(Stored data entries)
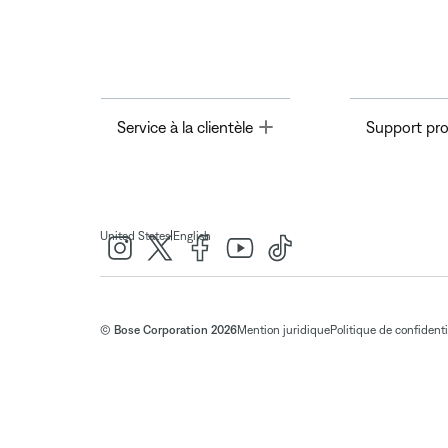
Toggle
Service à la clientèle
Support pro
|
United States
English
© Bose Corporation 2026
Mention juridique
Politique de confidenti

--

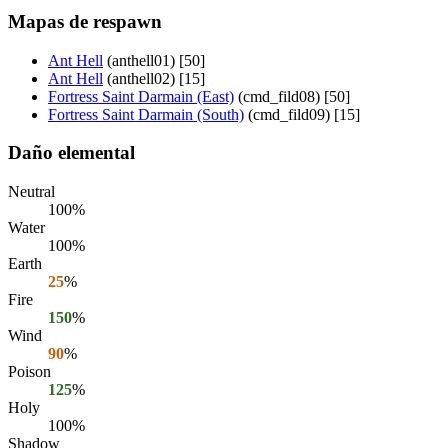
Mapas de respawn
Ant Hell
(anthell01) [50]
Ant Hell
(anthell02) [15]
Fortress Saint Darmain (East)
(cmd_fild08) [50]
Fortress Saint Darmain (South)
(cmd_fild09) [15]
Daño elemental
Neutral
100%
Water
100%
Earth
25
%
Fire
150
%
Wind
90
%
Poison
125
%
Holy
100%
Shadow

### Task directions
Only one stretch of the records above is wanted: the lines between the one holding "Bose Corporation 2026" and the one holding "Politique de confidenti", inclusive, reproduced exactly.

### Result
© Bose Corporation 2026
Mention juridique
Politique de confidenti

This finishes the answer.